● **ACTIVITY**: Copy everything in the listing below word for word, apart from any images.

***

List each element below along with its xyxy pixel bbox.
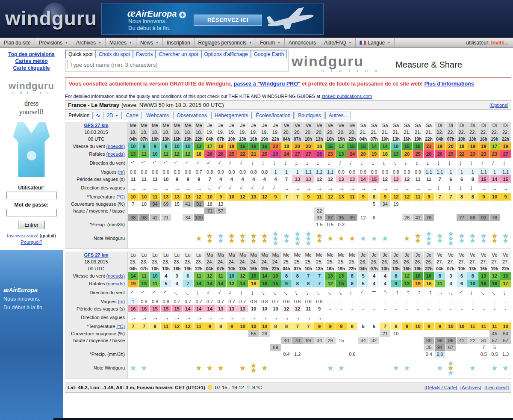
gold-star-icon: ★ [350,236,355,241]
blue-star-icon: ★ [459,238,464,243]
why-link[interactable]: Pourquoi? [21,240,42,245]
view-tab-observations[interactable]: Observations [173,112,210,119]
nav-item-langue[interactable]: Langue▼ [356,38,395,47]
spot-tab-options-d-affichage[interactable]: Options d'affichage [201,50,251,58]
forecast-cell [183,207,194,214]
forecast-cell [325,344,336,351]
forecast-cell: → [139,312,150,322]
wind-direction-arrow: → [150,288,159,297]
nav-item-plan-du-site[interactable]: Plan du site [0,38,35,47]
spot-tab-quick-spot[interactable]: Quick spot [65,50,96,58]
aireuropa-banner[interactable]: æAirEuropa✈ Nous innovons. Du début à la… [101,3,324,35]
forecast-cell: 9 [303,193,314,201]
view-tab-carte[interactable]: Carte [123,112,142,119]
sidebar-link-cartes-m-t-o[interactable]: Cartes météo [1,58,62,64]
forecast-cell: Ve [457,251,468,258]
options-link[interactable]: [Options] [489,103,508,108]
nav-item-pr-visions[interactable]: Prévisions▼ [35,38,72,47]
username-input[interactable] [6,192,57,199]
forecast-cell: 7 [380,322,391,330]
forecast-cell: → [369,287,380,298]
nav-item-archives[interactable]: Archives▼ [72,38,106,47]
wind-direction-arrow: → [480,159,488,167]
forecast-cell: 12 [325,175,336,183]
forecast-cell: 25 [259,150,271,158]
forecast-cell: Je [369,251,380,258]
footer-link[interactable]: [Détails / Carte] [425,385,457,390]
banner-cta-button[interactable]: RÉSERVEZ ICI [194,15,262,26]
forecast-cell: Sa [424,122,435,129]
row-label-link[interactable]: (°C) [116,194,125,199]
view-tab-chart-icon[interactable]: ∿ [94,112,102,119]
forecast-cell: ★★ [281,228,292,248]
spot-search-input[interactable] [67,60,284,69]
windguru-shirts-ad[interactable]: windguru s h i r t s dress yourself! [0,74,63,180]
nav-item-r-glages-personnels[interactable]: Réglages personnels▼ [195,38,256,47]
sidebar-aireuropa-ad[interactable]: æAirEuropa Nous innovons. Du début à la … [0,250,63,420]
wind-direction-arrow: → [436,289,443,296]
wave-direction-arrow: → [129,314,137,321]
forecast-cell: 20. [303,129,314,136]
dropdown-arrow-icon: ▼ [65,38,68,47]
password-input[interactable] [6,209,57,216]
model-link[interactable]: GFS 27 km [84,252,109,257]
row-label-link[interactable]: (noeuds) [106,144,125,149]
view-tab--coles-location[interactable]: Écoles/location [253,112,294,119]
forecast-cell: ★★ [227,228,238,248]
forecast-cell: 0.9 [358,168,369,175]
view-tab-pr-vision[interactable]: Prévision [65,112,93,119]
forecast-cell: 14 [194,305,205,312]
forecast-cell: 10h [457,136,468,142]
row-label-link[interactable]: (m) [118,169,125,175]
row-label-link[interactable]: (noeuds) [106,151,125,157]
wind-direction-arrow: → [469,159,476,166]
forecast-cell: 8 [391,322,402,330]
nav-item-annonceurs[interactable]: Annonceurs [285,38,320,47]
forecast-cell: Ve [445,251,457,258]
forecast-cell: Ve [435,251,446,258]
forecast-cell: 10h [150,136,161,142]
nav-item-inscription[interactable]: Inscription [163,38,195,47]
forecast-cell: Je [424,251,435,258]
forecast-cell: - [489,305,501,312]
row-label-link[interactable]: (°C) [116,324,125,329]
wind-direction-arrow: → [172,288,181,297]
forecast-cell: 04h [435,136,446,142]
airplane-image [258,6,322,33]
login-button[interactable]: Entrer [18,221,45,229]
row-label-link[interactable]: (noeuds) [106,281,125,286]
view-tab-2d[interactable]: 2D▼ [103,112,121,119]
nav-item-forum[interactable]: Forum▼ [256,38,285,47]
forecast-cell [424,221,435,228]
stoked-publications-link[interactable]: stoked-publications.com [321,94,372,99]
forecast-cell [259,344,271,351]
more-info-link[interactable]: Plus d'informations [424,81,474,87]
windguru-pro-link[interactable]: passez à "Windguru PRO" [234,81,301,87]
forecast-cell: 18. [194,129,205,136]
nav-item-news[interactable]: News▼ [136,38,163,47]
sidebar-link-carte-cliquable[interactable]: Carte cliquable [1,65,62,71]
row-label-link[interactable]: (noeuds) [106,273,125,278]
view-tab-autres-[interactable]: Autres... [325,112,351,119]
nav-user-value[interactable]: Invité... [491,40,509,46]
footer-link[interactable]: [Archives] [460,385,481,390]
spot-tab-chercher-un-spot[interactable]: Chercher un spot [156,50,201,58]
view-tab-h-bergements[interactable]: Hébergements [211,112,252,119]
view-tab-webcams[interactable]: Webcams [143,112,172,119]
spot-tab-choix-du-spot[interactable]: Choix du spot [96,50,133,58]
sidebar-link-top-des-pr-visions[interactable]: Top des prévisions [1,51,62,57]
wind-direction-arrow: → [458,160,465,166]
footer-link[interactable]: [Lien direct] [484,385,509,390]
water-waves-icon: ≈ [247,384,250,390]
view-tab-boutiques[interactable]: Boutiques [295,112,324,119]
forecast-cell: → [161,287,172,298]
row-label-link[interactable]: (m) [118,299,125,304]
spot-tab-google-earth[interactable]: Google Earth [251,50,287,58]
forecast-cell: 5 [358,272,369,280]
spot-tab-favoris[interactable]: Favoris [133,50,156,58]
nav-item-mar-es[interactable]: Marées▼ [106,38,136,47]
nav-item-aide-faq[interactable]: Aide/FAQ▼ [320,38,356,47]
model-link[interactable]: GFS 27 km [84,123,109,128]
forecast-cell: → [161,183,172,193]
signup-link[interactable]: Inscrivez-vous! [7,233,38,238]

***

● **RESULT**:
List each element below along with its xyxy pixel bbox.
gold-star-icon: ★ [350,236,355,241]
blue-star-icon: ★ [459,238,464,243]
why-link[interactable]: Pourquoi? [21,240,42,245]
view-tab-observations[interactable]: Observations [173,112,210,119]
nav-item-langue[interactable]: Langue▼ [356,38,395,47]
spot-tab-options-d-affichage[interactable]: Options d'affichage [201,50,251,58]
forecast-cell [183,207,194,214]
forecast-cell [325,344,336,351]
forecast-cell: → [139,312,150,322]
wind-direction-arrow: → [150,288,159,297]
nav-item-plan-du-site[interactable]: Plan du site [0,38,35,47]
spot-tab-quick-spot[interactable]: Quick spot [65,50,96,58]
aireuropa-banner[interactable]: æAirEuropa✈ Nous innovons. Du début à la… [101,3,324,35]
forecast-cell: 9 [303,193,314,201]
view-tab-carte[interactable]: Carte [123,112,142,119]
sidebar-link-cartes-m-t-o[interactable]: Cartes météo [1,58,62,64]
forecast-cell: Ve [457,251,468,258]
options-link[interactable]: [Options] [489,103,508,108]
nav-item-pr-visions[interactable]: Prévisions▼ [35,38,72,47]
username-input[interactable] [6,192,57,199]
forecast-cell: 7 [380,322,391,330]
forecast-cell: → [369,287,380,298]
nav-item-archives[interactable]: Archives▼ [72,38,106,47]
wind-direction-arrow: → [480,159,488,167]
forecast-cell: 12 [325,175,336,183]
forecast-cell: 25 [259,150,271,158]
forecast-cell: Je [369,251,380,258]
footer-link[interactable]: [Détails / Carte] [425,385,457,390]
banner-cta-button[interactable]: RÉSERVEZ ICI [194,15,262,26]
forecast-cell: Sa [424,122,435,129]
row-label-link[interactable]: (°C) [116,194,125,199]
view-tab-chart-icon[interactable]: ∿ [94,112,102,119]
forecast-cell: ★★ [281,228,292,248]
spot-search-input[interactable] [67,60,284,69]
windguru-shirts-ad[interactable]: windguru s h i r t s dress yourself! [0,74,63,180]
nav-item-r-glages-personnels[interactable]: Réglages personnels▼ [195,38,256,47]
sidebar-aireuropa-ad[interactable]: æAirEuropa Nous innovons. Du début à la … [0,250,63,420]
wind-direction-arrow: → [436,289,443,296]
wave-direction-arrow: → [129,314,137,321]
forecast-cell: 20. [303,129,314,136]
dropdown-arrow-icon: ▼ [65,38,68,47]
password-input[interactable] [6,209,57,216]
model-link[interactable]: GFS 27 km [84,252,109,257]
row-label-link[interactable]: (noeuds) [106,144,125,149]
view-tab--coles-location[interactable]: Écoles/location [253,112,294,119]
forecast-cell: ★★ [227,228,238,248]
forecast-cell: 0.9 [358,168,369,175]
view-tab-pr-vision[interactable]: Prévision [65,112,93,119]
forecast-cell: 14 [194,305,205,312]
forecast-cell: 10h [457,136,468,142]
row-label-link[interactable]: (m) [118,169,125,175]
row-label-link[interactable]: (noeuds) [106,151,125,157]
wind-direction-arrow: → [469,159,476,166]
forecast-cell: 8 [391,322,402,330]
nav-item-annonceurs[interactable]: Annonceurs [285,38,320,47]
forecast-cell: Ve [445,251,457,258]
forecast-cell: Ve [435,251,446,258]
forecast-cell: 10h [150,136,161,142]
nav-item-inscription[interactable]: Inscription [163,38,195,47]
forecast-cell: Je [424,251,435,258]
forecast-cell: - [489,305,501,312]
row-label-link[interactable]: (°C) [116,324,125,329]
wind-direction-arrow: → [172,288,181,297]
forecast-cell: 04h [435,136,446,142]
airplane-image [258,6,322,33]
login-button[interactable]: Entrer [18,221,45,229]
row-label-link[interactable]: (noeuds) [106,281,125,286]
view-tab-2d[interactable]: 2D▼ [103,112,121,119]
nav-item-forum[interactable]: Forum▼ [256,38,285,47]
forecast-cell [424,221,435,228]
stoked-publications-link[interactable]: stoked-publications.com [321,94,372,99]
forecast-cell [259,344,271,351]
more-info-link[interactable]: Plus d'informations [424,81,474,87]
windguru-pro-link[interactable]: passez à "Windguru PRO" [234,81,301,87]
forecast-cell: 18. [194,129,205,136]
nav-item-news[interactable]: News▼ [136,38,163,47]
sidebar-link-carte-cliquable[interactable]: Carte cliquable [1,65,62,71]
row-label-link[interactable]: (noeuds) [106,273,125,278]
view-tab-autres-[interactable]: Autres... [325,112,351,119]
nav-user-value[interactable]: Invité... [491,40,509,46]
footer-link[interactable]: [Archives] [460,385,481,390]
spot-tab-chercher-un-spot[interactable]: Chercher un spot [156,50,201,58]
view-tab-h-bergements[interactable]: Hébergements [211,112,252,119]
view-tab-webcams[interactable]: Webcams [143,112,172,119]
spot-tab-choix-du-spot[interactable]: Choix du spot [96,50,133,58]
sidebar-link-top-des-pr-visions[interactable]: Top des prévisions [1,51,62,57]
wind-direction-arrow: → [458,160,465,166]
footer-link[interactable]: [Lien direct] [484,385,509,390]
water-waves-icon: ≈ [247,384,250,390]
view-tab-boutiques[interactable]: Boutiques [295,112,324,119]
forecast-cell: → [161,287,172,298]
row-label-link[interactable]: (m) [118,299,125,304]
spot-tab-google-earth[interactable]: Google Earth [251,50,287,58]
forecast-cell: 5 [358,272,369,280]
spot-tab-favoris[interactable]: Favoris [133,50,156,58]
nav-item-mar-es[interactable]: Marées▼ [106,38,136,47]
nav-item-aide-faq[interactable]: Aide/FAQ▼ [320,38,356,47]
model-link[interactable]: GFS 27 km [84,123,109,128]
forecast-cell: → [161,183,172,193]
signup-link[interactable]: Inscrivez-vous! [7,233,38,238]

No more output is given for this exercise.